Porém, se cresce a pressão dos movimentos sociais, também cresce a resistência e são retomadas narrativas, antigas, que pensávamos já mortas, focalizando classe versus raça, ou seja: a luta racial vai “dividir a classe trabalhadora”. Ou ainda sobre “grupos étnicos” ou “movimentos identitários” que viriam para sequestrar o debate político verdadeiro, sem falar na ideia surpreendente de que as cotas iriam “racializar” nossa sociedade “não racista”.

A verdade é que as ações afirmativas e as cotas provocam uma redefinição do modo de funcionamento que torna homogêneas e uniformes as universidades brasileiras, induzindo não só a alterações nos processos, nas ferramentas, nos sistemas de valores mas também nos perfis de docentes, discentes e pesquisadores que ajudam o país a se pensar. Ou seja: ações afirmativas e, dentro delas, as cotas pretendem alterar um processo de estruturação institucional excludente que permaneceu intocado durante quase toda a história do país.

A entrada de outros grupos nas universidades, como mulheres negras, quilombolas e indígenas, incomoda porque abala a hegemonia e traz novas perspectivas e paradigmas, oferecendo a negras e negros um papel de protagonistas da ação política contra a expropriação de riquezas e a brutalidade que sustentam a sociedade e o regime político no qual vivemos.
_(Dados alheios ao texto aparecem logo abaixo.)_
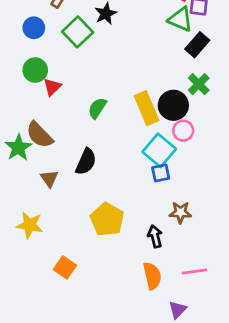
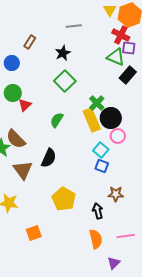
green square: (78, 32) -> (65, 81), moved
green cross: (199, 84) -> (97, 103), moved
cyan square: (159, 150) -> (101, 150), size x0.7
blue square: (161, 173) -> (102, 166), turned 32
brown triangle: (49, 179) -> (23, 170), size x1.5
orange square: (65, 267) -> (34, 233), turned 35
E aí vamos ter que enfrentar o desafio de refletir sobre o que a mudança desses sistemas monolíticos fará com a vida das pessoas que dele vêm se beneficiando.

Como informa o economista Mario Theodoro em seu livro “A Sociedade Desigual: Racismo e Branquitude na Formação do Brasil”, o país teve —e perdeu— três oportunidades históricas de alterar a dinâmica da enorme desigualdade que o caracteriza.

Na primeira metade do século 19, o estabelecimento de um imposto exorbitante tolheu a ascensão social do grande número de africanos libertos que exerciam as profissões de pedreiros, alfaiates, sapateiros, entre outras, o que impediu a criação, em escala ampla, de uma classe média negra no país.

O segundo momento destacado é o longo período de industrialização do país, entre 1930 e 1980, quando o crescimento per capita médio do produto interno brasileiro foi de “impressionantes 3,86% anuais”, por 50 anos! No entanto —como explica Theodoro—, o preceito que orientou a política econômica desse período, o de maior prosperidade vivenciado pelo país, foi crescer gerando pobreza, miséria e desigualdade.

Mais recentemente, entre 2004 e 2014, quando políticas do governo federal retiraram mais de 30 milhões de pessoas da pobreza, o percentual de negros entre os 10% mais pobres subiu de 73,2% em 2004 para 76% em 2014.

Para ser enfrentada com eficácia, essa persistência da desigualdade em prejuízo da população negra justifica a implementação de políticas públicas ou privadas de ação afirmativa —das quais as cotas são uma modalidade— para um efetivo combate às diferenças e uma real promoção da equidade entre brancos e negros no trabalho, saúde, educação e moradia.